SORRENTO, ITALY — Patients with pemphigus who are younger than 40 years at the time of diagnosis and whose first remission is brief are likely to have a more severe course of disease and multiple relapses, Dr. David Mimouni said at the Fifth International Congress on Autoimmunity.
Much remains unknown about the natural history of pemphigus. In an attempt to address this, a survey was undertaken of 155 patients diagnosed with some form of pemphigus and treated at an Israeli center between 1976 and 2004.

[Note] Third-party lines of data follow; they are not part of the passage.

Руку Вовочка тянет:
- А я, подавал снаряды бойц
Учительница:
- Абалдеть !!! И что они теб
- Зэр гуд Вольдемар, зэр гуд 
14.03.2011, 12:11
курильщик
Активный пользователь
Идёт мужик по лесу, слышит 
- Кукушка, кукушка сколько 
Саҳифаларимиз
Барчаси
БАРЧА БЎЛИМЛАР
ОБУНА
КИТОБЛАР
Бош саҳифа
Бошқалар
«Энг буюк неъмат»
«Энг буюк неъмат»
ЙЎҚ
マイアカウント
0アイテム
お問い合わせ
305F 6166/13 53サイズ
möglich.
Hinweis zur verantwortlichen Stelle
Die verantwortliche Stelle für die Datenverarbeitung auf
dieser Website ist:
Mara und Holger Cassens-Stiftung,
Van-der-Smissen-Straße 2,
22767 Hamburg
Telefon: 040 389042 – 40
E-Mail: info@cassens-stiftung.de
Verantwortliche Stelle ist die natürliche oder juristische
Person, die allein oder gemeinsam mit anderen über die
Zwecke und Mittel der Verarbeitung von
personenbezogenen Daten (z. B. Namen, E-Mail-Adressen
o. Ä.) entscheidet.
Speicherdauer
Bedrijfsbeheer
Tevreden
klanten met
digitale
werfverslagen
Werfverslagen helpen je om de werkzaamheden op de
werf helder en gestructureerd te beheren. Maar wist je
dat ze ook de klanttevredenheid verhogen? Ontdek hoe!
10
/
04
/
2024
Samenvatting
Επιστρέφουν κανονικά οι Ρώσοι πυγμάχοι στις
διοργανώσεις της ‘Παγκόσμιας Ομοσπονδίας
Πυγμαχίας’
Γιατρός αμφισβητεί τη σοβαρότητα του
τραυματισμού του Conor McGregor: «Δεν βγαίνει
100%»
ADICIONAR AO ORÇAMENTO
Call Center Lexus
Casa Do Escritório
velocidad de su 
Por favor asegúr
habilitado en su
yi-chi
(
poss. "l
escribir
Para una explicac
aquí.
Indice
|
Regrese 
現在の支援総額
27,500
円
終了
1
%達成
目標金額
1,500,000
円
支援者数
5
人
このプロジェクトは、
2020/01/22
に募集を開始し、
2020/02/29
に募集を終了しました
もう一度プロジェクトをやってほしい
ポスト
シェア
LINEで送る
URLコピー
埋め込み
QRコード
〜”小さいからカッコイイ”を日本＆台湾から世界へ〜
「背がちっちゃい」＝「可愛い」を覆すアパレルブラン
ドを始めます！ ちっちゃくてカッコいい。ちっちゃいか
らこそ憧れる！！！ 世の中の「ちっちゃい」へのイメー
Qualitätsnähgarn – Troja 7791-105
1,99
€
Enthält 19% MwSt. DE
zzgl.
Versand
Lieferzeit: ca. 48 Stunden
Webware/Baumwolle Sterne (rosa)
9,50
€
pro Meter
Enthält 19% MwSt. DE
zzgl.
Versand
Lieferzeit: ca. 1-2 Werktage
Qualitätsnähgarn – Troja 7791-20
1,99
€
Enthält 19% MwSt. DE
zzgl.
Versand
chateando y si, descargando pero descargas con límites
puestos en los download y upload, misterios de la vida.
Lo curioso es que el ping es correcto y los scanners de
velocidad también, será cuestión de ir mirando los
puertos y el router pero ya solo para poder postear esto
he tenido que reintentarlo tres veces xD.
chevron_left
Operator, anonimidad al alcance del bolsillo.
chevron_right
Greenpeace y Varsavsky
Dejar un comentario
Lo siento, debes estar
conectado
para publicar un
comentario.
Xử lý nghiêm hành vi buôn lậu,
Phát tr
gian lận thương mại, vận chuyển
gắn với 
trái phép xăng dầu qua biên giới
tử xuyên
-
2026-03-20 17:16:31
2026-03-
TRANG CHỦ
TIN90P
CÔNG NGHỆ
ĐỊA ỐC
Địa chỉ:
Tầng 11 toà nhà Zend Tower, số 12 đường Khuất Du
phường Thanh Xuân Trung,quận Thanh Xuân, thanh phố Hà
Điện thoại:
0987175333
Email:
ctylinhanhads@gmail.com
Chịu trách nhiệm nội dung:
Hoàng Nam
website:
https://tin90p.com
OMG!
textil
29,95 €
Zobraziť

Follow-up for the patients ranged from 4 to 28 years. Of these patients, 94 were female. The age distribution at disease onset was typical of pemphigus, peaking between 40 and 50 years, said Dr. Mimouni of the department of dermatology, Rabin Medical Center, Petah Tiqwa, Israel.
Pemphigus vulgaris was the diagnosis in 144 patients. The remainder had diagnoses of pemphigus foliaceus, in which only the skin is involved and the mucous membranes are spared; pemphigus erythematosus, with features of both pemphigus and lupus; and paraneoplastic pemphigus.
In only 16 patients could a precipitating factor such as stress, drugs, or sun exposure be identified, he said.
The initial site of involvement was the mucosa alone in 50%, the skin alone in 47%, and both in 3%. At the time of follow-up, however, involvement limited to the mucosa or skin was seen only in 21% and 24%, respectively, while both sites were affected in 55%, Dr. Mimouni said.
A total of 91 patients were of Ashkenazi Jewish origin, while 58 were of Sephardic origin, and 6 were Arab. At the time of follow-up, the Sephardic patients were significantly less likely to be in remission than were the Ashkenazi, which was surprising, because a strong genetic link had previously been established for Ashkenazi origin, Dr. Mimouni said.
Younger patients and those whose initial remission lasted less than a year also were less likely to be in remission at the time of follow-up, as were those with mucosal involvement.
All patients had been treated with high doses of steroids, usually between 1.5 and 2 mg/kg per day, for periods up to 10 years. Most also had adjuvant therapy, most commonly with azathioprine, although recently other agents such as mycophenolate mofetil had been used.
Only 2% of the study patients had never had a relapse following treatment, while 40% had one to two relapses, and 58% had more than three, he said.
A total of 16 patients died. The causes of death were cancer, ischemic heart disease, and pulmonary embolism. None of the deaths was directly related to pemphigus, which represents a marked change from 1950, when 90% of patients would have died of pemphigus within 2 years, Dr. Mimouni said.
This study suggests that although there still is no cure for pemphigus, the morbidity and mortality associated with the disease have decreased significantly.
Progress has also been made in deciphering some of the underlying autoimmune processes in these conditions. For example, it is now known that pemphigus vulgaris is characterized by the presence of antibodies to desmoglein 1 and 3, which are adhesion molecules located between epidermal cells. Targeting these desmosomal antigens results in the loss of adhesion between keratinocytes, causing erosions and blisters, Dr. Mimouni explained.